Have you ever tip-toed through the tulips? If so, the tulips probably tickled your toe tips! If you've ever had someone run a feather or fingertip across the bottom of your foot, you know how incredibly ticklish your feet can be. But why is that?
Along with your underarms, your feet are two of the most ticklish spots on your body. Scientists who have studied tickling will tell you that the areas of your body that are the most ticklish are usually also the most sensitive. These sensitive areas of your body act as a defense mechanism to help protect you from injury.
For example, your foot is very sensitive. This is because of the many nerves found in your foot. How many nerves? A lot! Scientists estimate there are almost 8,000 nerves located in your foot. Your foot also contains a high concentration of nerve endings very close to the skin, which are called Meissner's corpuscles.
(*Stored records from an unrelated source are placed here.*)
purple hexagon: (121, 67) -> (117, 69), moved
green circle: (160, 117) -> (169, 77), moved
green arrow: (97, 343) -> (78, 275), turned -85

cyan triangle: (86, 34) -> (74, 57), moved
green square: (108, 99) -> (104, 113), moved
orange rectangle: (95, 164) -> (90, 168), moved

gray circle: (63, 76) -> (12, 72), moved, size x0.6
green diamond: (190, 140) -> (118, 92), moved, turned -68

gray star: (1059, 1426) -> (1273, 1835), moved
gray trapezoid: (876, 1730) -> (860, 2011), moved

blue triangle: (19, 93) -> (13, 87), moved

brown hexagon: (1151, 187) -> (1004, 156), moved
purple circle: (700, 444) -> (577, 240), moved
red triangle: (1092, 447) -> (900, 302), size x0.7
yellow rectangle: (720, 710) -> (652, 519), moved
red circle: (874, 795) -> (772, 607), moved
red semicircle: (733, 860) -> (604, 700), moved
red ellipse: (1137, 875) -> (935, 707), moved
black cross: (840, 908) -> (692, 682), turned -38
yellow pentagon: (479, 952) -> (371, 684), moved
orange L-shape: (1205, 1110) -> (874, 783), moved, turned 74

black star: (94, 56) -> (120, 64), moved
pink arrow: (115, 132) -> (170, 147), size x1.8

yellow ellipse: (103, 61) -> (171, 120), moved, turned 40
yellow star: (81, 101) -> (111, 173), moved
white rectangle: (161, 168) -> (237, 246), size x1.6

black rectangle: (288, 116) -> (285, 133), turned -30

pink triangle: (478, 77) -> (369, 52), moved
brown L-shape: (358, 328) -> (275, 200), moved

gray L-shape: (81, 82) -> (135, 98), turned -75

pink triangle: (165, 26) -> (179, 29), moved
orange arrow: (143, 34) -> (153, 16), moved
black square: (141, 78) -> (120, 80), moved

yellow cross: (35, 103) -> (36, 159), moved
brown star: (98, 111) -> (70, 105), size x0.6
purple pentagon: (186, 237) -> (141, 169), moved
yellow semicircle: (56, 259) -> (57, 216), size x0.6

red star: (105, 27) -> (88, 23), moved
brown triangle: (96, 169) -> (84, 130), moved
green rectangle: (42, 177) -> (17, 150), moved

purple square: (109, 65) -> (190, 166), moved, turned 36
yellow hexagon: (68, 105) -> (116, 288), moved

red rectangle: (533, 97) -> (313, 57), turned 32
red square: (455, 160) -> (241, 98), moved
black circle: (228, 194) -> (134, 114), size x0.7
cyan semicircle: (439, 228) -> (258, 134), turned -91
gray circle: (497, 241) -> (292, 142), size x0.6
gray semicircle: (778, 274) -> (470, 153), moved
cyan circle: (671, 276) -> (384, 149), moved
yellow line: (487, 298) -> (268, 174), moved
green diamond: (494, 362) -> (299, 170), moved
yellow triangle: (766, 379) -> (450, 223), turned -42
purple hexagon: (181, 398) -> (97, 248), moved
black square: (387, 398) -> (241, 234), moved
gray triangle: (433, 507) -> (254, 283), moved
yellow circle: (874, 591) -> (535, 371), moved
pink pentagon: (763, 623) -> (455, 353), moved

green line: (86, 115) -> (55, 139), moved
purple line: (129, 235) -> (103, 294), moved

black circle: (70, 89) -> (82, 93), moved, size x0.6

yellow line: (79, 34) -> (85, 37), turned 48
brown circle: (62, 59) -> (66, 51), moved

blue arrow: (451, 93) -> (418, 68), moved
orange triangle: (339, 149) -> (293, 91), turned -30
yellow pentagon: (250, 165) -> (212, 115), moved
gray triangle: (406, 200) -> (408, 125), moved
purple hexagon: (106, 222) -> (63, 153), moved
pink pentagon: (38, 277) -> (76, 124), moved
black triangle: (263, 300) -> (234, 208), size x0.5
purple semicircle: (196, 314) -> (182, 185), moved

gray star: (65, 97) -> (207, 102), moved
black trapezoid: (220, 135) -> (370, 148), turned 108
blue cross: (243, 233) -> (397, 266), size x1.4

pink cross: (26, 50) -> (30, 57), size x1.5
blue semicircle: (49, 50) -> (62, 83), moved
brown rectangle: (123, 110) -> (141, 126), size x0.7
Your foot's nerves also contain pain receptors in addition to touch receptors. Tickling the feet can affect both types of receptors, leading to greater sensitivity. This might also explain why some people do not like their feet being tickled!
Your foot helps to absorb the various pressures caused by standing, walking, and running. Your foot's nerves also help to protect your body from harmful impacts. These purposes are served well by the many nerves in your foot, which also makes them more ticklish!
Way back in 1897, psychologists G. Stanley Hall and Arthur Allin identified two different types of tickling. Light tickling, like the brush of a feather across the bottom of your foot, is called knismesis. Knismesis usually causes irritation instead of pleasure or laughter.
Harder tickling, such as when you use your fingers repeatedly to tickle someone's belly, is called gargalesis. Unlike knismesis, gargalesis often results in genuine laughter and can be enjoyable.
For years, scientists have wondered exactly why gargalesis tends to cause laughter. Some scientists believe tickling takes people back to when they were a kid and would engage in playful tickling behavior with their parents. No one knows for sure, though.
If you have ticklish feet, that's a good thing! Scientists believe non-ticklish feet can be a sign of problems with nerve receptors. Losing the ticklish sensation in your feet is also one of the symptoms of neuropathy, which is a degenerative nerve disease.